“It’s a great thing,” said Dr. Paul Robertson, president of medicine and science for the American Diabetes Association said after the announcement Tuesday. “It’s wonderful for diabetics. I think it will go a long way toward being a major push against the stigma that some people with diabetes feel.”
Uncontrolled diabetes is marked by high blood sugar, which can lead to complications such as an increased risk of peripheral nerve disease, eye disease, kidney disease, heart attack and stroke. But plenty of professional athletes excel at their sport while controlling the disease, and serving on the nation’s high court should be no more of a challenge, Robertson said.
“This is not rocket science to take care of yourself these days if you have type 1 diabetes,” he said.
Some jobs, like truck driver, surgeon and pilot, used to be off-limits to insulin-requiring diabetics, who could temporarily lose awareness of their surroundings if they were to allow their blood sugar to drop too much. But such limitations are changing in the face of a flurry of litigation from people who are in good control, he said. ”I don’t know any jobs you can’t have today,” Robertson said.
Bill Ahearn, vice president of Juvenile Diabetes Research Foundation International, expressed delight at the news of Sotomayor’s selection. “It’s a great educational moment for people in general,” he said. “They can see that people that have type 1 diabetes have just as great a chance of success as anyone else.”
He said that keeping blood sugars within the narrow parameters that define normal can be onerous for type 1 diabetics. ”They have to be a mathematician, a doctor, a dietitian all rolled into one. It takes a lot of work, but it’s achievable.” Ahearn said the life expectancy of a type 1 diabetic in good control “should be the same as for someone who doesn’t have type 1 diabetes.”

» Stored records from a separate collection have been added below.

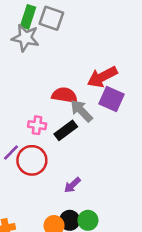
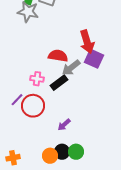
red arrow: (102, 77) -> (87, 42), turned -80
gray arrow: (81, 111) -> (71, 68), turned -84

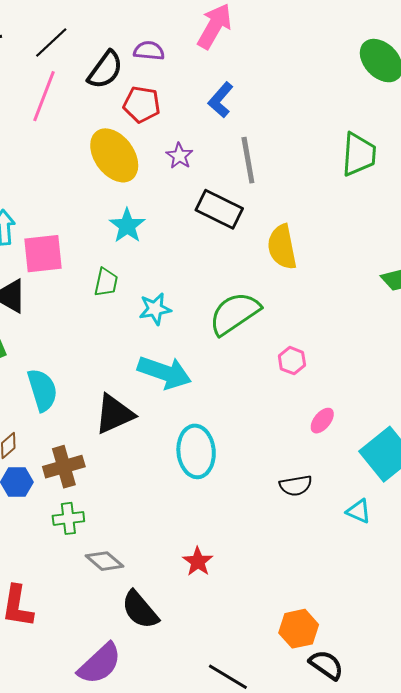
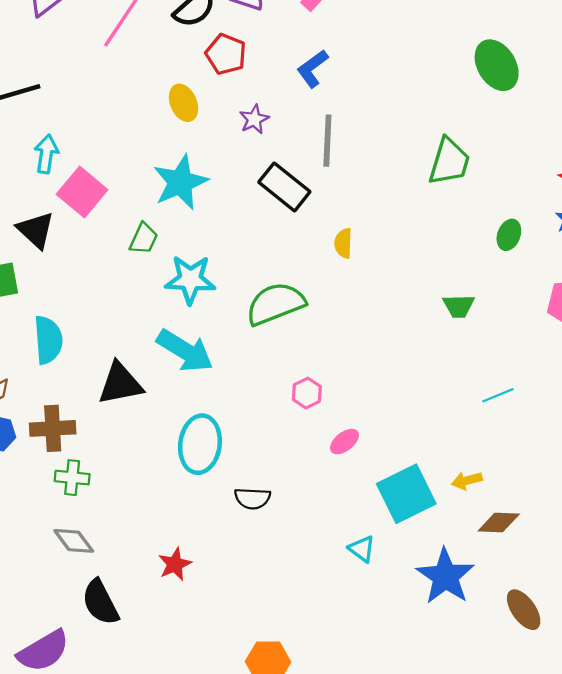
yellow ellipse: (114, 155) -> (184, 103), size x0.6
cyan star: (127, 226) -> (180, 182), size x1.4
yellow semicircle: (282, 247) -> (343, 243), size x0.6
pink square: (43, 254) -> (82, 192), turned 33
cyan star: (155, 309) -> (190, 279), size x1.4
pink hexagon: (292, 361) -> (307, 393), moved
black semicircle: (296, 486) -> (252, 498), moved
green cross: (68, 518) -> (72, 478), moved

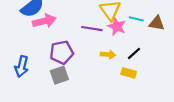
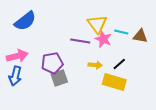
pink arrow: (44, 21) -> (17, 56), moved
yellow rectangle: (129, 73) -> (114, 82), size x1.6
gray square: (59, 75) -> (59, 78), moved

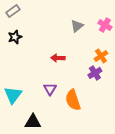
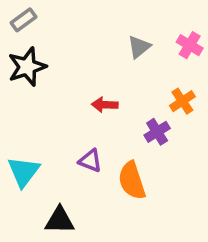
black star: (15, 37) -> (27, 67), size x1.5
purple cross: (95, 73) -> (157, 132), moved
purple triangle: (50, 89) -> (90, 161), turned -40

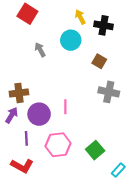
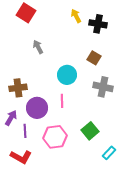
cyan circle: (71, 40) -> (67, 75), moved
purple arrow: (12, 115) -> (11, 118), moved
green square: (95, 150) -> (90, 131), moved
cyan rectangle: (118, 170) -> (109, 153), moved

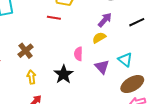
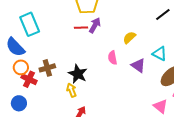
purple arrow: (105, 20) -> (95, 25), moved
brown cross: (26, 51) -> (47, 68), moved, turned 35
black star: (64, 74) -> (78, 74), moved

According to Ron Gebhardtsbauer, an actuary at Penn State University’s Smeal College of Business and former senior pension fellow at the American Academy of Actuaries, a 54-year-old woman’s average life expectancy in 2009 is 86.2 years.
Key to Sotomayor’s chance of living that long, said ADA’s Robertson, would be her blood-sugar control. The endocrinologist and professor of medicine and pharmacology at the University of Washington in Seattle said that, if he were vetting the candidate, he might check the results of her A1c tests — a measure of long-term blood-sugar control. Typically, people in Sotomayor’s socioeconomic group would score a 7 to 8 percent on the test, with a nondiabetic scoring about 5 percent. Sotomayor has not made public her level of control.
About 1 million to 3 million Americans have type 1 diabetes, which used to be called juvenile-onset diabetes, according to the JDRF.